* **What the exercise asks**
At the line containing "Ljudarkivet", begin setting down the entries exactly, and stop only after the last line.

Data excerpts
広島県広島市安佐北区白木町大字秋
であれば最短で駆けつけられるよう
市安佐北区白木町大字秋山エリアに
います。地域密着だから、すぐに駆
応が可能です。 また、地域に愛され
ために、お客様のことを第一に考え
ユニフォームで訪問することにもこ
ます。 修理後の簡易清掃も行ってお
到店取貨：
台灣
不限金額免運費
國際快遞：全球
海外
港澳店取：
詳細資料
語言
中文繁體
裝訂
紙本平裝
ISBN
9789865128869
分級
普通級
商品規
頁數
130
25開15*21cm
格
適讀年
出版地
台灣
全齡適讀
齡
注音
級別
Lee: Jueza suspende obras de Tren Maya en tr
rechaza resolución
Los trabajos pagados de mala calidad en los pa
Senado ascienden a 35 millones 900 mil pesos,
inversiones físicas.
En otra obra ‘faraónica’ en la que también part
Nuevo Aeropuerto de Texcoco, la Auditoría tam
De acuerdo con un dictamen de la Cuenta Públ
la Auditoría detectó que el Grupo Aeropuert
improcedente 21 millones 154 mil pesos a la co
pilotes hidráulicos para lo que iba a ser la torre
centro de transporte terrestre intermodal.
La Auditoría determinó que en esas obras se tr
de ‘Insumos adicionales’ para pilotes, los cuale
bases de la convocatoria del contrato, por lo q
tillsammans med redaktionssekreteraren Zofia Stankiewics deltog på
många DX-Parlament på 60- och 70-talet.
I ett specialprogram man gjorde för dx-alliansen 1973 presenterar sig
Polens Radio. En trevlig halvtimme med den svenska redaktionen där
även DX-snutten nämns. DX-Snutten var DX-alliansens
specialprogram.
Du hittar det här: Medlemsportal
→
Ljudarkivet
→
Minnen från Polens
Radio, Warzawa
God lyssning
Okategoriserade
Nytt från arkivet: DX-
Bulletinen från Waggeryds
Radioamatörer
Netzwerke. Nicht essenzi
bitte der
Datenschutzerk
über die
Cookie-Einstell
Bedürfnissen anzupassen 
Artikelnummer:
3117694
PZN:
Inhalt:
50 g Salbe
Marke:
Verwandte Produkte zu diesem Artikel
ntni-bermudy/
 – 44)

* **Output for this task**
Ljudarkivet
→
Minnen från Polens
Radio, Warzawa
God lyssning
Okategoriserade
Nytt från arkivet: DX-
Bulletinen från Waggeryds
Radioamatörer
Netzwerke. Nicht essenzi
bitte der
Datenschutzerk
über die
Cookie-Einstell
Bedürfnissen anzupassen 
Artikelnummer:
3117694
PZN:
Inhalt:
50 g Salbe
Marke:
Verwandte Produkte zu diesem Artikel
ntni-bermudy/
 – 44)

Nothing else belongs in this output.